Dari gedung kosong dia menunggu dan mengintai targetnya. Orang penting di Perancis. Selagi menunggu kita melihat kebiasaannya yang precise, kita mendengar kata hatinya soal kerjaannya. He seems begitu fokus dan paham betul seluk beluk kerjaan pembunuh bayaran ini. Dia punya metode tersendiri. Di awal itu seperti sudah dibangun betapa jagonya dia. Tapi lantas dia gagal. Tembakannya meleset. The Killer kabur ke negara tempatnya bersembunyi. Tapi kerja untuk ‘dunia hitam’ ada konsekuensinya. Orang tersayangnya harus membayar kesalahannya. Di titik ini aku merasa film jadi kayak cerita revenge biasa. Killer berniat balas menghabisi pembunuh bayaran dan bosnya. Aku honestly mengira cerita bakal jadi boring, karena sudah banyak sekali cerita balas dendam seperti demikian. Tapi kemudian kegagalan-kegagalan Killer terus terjadi. Gimana ternyata aksinya enggak sekeren narasi voice overnya. Dia salah menghitung waktu kematian setelah jantung ditembus paku, misalnya. Atau gimana dia selalu pakai identitas palsu, tapi nama-nama yang dia pakai adalah nama yang dia ambil dari karakter film – which is bukan penyamaran yang sempurna karena orang bisa langsung tahu itu nama palsu. Ketertarikanku naik kembali begitu menyadari pria ini bukan John Wick, dia lebih mirip seperti kita yang struggling untuk menuntaskan kerjaan dengan semampunya.

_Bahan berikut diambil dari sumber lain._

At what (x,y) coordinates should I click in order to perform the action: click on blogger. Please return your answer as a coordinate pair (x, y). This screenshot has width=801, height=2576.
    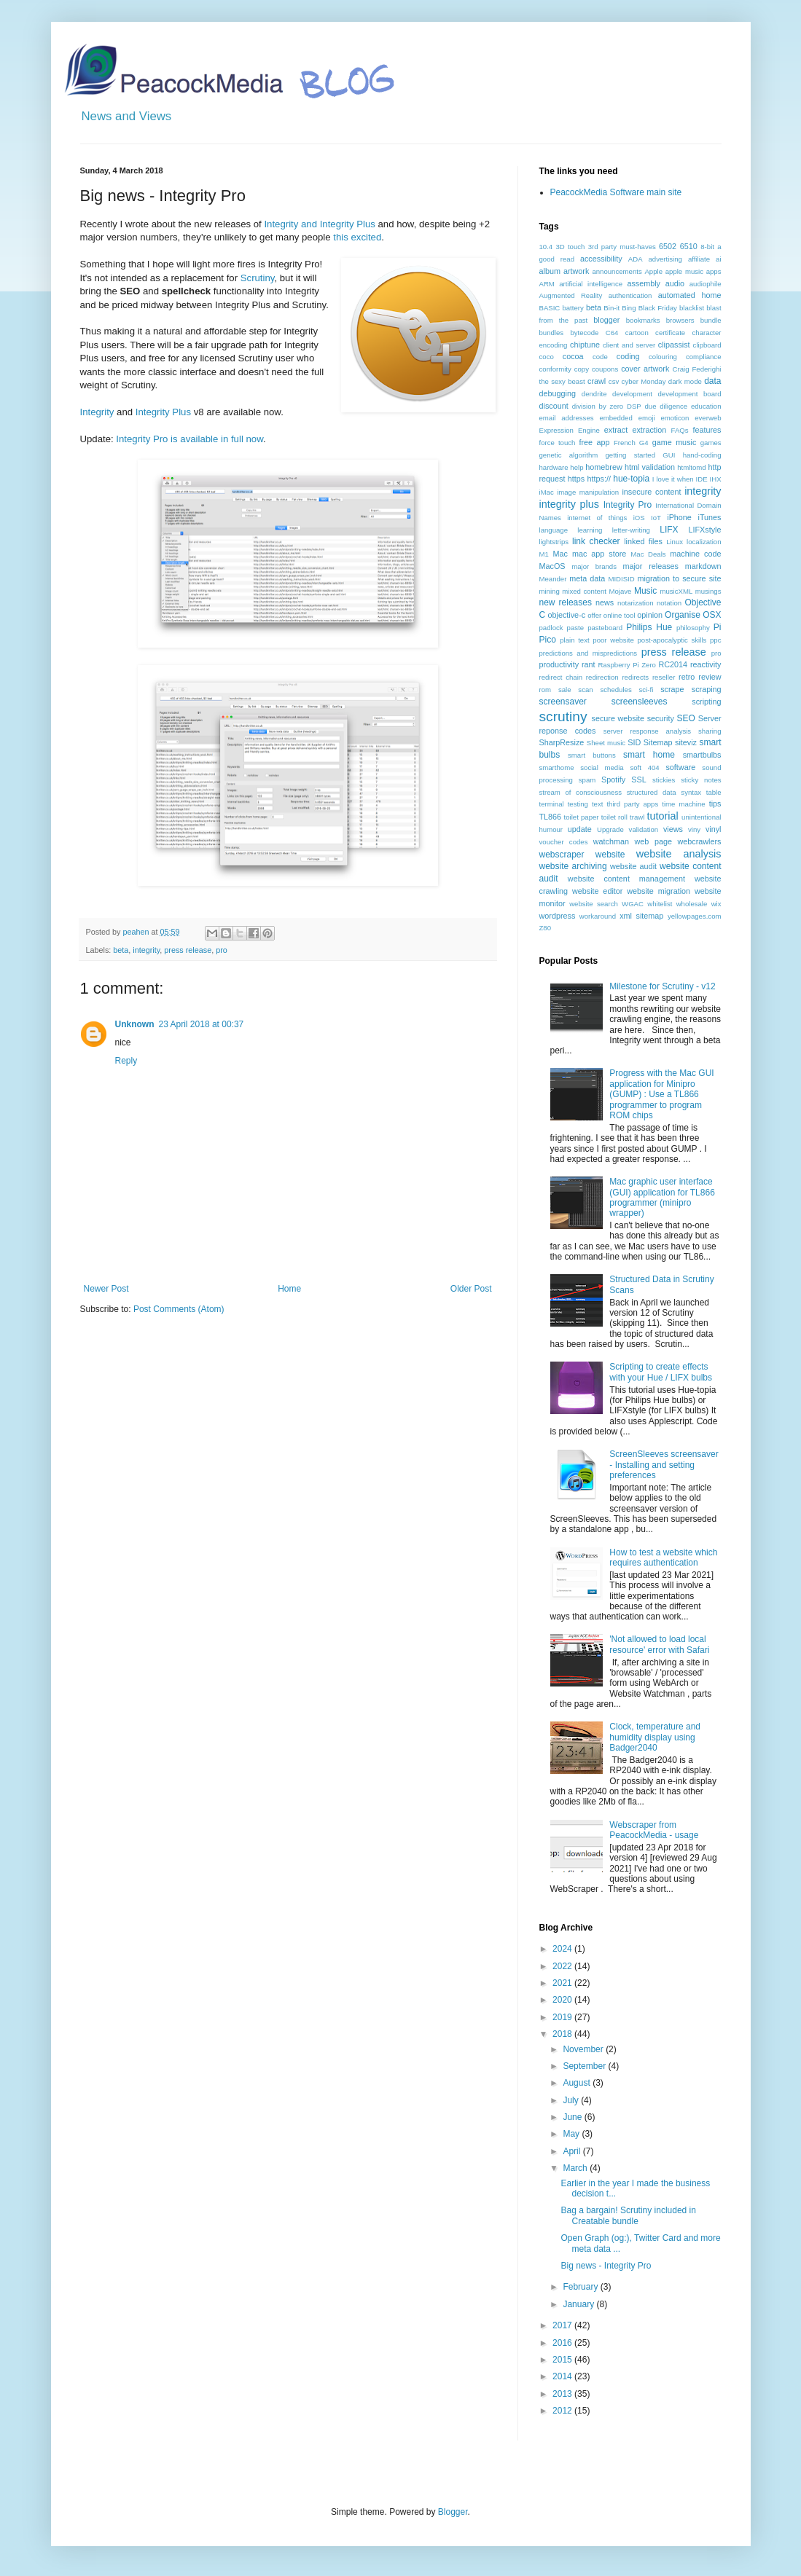
    Looking at the image, I should click on (606, 319).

Dari jam di tangannya kita tahu kalo dia orangnya juga agak panikan

 

Arahan jagoan dari David Fincher sangat mendukung untuk terbangunnya ‘ilusi’ kekerenan protagonis tersebut. Shot-shotnya bonafid semua. Kita dibuat ikut mengintip lewat lensa sniper. Kita ikut dibuat melihat dengan dingin lewat warna-warna ‘elegan’ yang juga seolah mencerminkan keunikan sudut pandang si Killer terhadap dunia. Perspektif itu dengan mulus dimainkan oleh film, terkadang kita dibuat melihat si Killer dari luar, dan terkadang kita melihat sejalan dengan perspektifnya. Hint untuk perspektif tersebut diberikan oleh film lewat musik. Bukan sekadar buat gaya-gayaan soundtrack, musik itu dimainkan oleh film kadang seperti kita mencuri dengar musik dari earphone orang, kadang musik itu full yang berarti kita mendengarnya bareng dengan perspektif Killer. Selain dengan perspektif dan musik seolah ini film action yang pop, film ini juga benar-benar mengbuild up adegan-adegan aksi kriminal just like adegan film action yang stylish. Membendung antisipasi kita, kemudian banting stir dan memperlihatkan kesalahan ‘kecil’ yang dibuat oleh si Killer sehingga rencananya meskipun tidak sepenuhnya berhasil, tapi kita tidak langsung menganggap dia inkompeten. Killer tetap akan menyelesaikan ‘misinya’ tapi dengan tidak ‘sekeren’ karakter-karakter action. Mana ada jagoan yang kabur ngap-ngapan dikejar anjing.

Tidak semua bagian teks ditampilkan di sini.